By admin, April 21, 2009 9:16 am
VMware to announce VSphere today

According to diverse media outlets, VMware is set to fire the next shot in the virtualization wars today by announcing their new VSphere product, which promises to allow businesses to create a "private cloud" internally.

It's only natural for VMware to get into the cloud business, considering the close association of the concept with their traditional strengths in virtualization and the slowly rising level of hype surrounding anything with "cloud" in the press release. It's also an astute business move, potentially, since recent surveys regarding cloud computing adoption in the enterprise reveal that concerns over security and reliability (however misplaced) top the list of reasons most organizations identify as obstacles to adoption. Allowing executives who are reluctant to jump on the bandwagon of third-party cloud provided services, but who are nonetheless anxious to get in on the cloud trend in general to do so with internal resources could tap a previously unfilled market.

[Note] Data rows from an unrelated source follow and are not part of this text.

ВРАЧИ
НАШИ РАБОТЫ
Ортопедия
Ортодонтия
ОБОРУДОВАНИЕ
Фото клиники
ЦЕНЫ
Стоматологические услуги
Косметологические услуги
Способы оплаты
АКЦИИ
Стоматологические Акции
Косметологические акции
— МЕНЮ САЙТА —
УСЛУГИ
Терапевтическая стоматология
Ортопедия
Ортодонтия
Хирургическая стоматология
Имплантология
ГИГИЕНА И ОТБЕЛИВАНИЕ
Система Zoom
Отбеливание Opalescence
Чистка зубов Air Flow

I've been skeptical of VMware's performance under Maritz and distinctly unimpressed by representations made of their efforts in the past year or so to seize the initiative and beat back Microsoft's inherent advantages in the virtualization market with something revolutionary. I have some doubts about VSphere as well; whether the technology is brilliant or not, it's going to be difficult for all but the most massive organizations to match the economies of scale of third-party cloud providers. Leaving aside the general conclusions of the recent McKinsey "Clearing the air on cloud computing" (which I will cover more specifically in another post) reports that many enterprises could provide services internally more cost-effectively than using cloud providers, if you look at the specifics, they're not talking so much about provisioning cloud services themselves, but simply raw processing capacity. Actually recreating cloud services internally would incur many of the same costs that McKinsey associates with adopting external providers.

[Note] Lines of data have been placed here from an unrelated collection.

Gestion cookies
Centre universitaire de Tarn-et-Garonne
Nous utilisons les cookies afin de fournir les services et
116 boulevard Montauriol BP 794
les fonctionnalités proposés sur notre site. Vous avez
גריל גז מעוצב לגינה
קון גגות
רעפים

VSphere may be able to decrease those costs, but over time, the game will still go to the even more massive third-party providers.

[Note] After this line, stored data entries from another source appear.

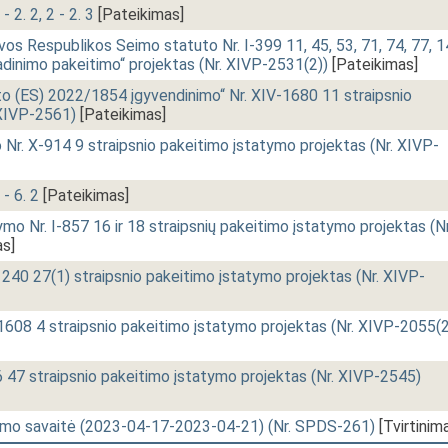
- 2. 2, 2 - 2. 3
[Pateikimas]
os Respublikos Seimo statuto Nr. I-399 11, 45, 53, 71, 74, 77, 
avadinimo pakeitimo“ projektas (Nr. XIVP-2531(2))
[Pateikimas]
 (ES) 2022/1854 įgyvendinimo“ Nr. XIV-1680 11 straipsnio
 XIVP-2561)
[Pateikimas]
 Nr. X-914 9 straipsnio pakeitimo įstatymo projektas (Nr. XIVP-
 - 6. 2
[Pateikimas]
ymo Nr. I-857 16 ir 18 straipsnių pakeitimo įstatymo projektas (Nr
s]
1240 27(1) straipsnio pakeitimo įstatymo projektas (Nr. XIVP-
1608 4 straipsnio pakeitimo įstatymo projektas (Nr. XIVP-2055(2
 47 straipsnio pakeitimo įstatymo projektas (Nr. XIVP-2545)
imo savaitė (2023-04-17-2023-04-21) (Nr. SPDS-261)
[Tvirtinim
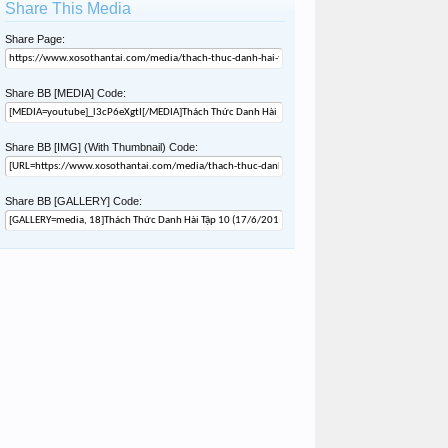
Share This Media
Share Page:
Share BB [MEDIA] Code:
Share BB [IMG] (With Thumbnail) Code:
Share BB [GALLERY] Code:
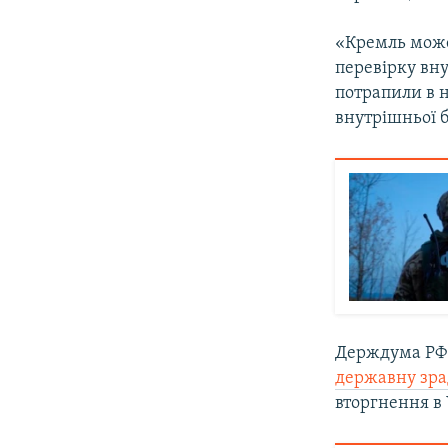
«Кремль може
перевірку вну
потрапили в 
внутрішньої б
Держдума РФ 
державну зра
вторгнення в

On the other hand, if nothing else, the product sounds as if it may provide the ultimate abstracted realization of the promises laid by Service Oriented Architectures. SOA is an important goal for enterprise IT, for all the body blows it has taken in the community in the past few months. If VMware is offering up, in the guise of an internal cloud provisioning tool, a way to architect services at an extremely high level, it may both surprise and shock CIOs in its ability to help them realize that goal.

This is all premature speculation at the moment, of course, since the announcement has yet to be made and no substantive leaks have yet emerged. But I'm sure I'll revisit the subject later when we know more.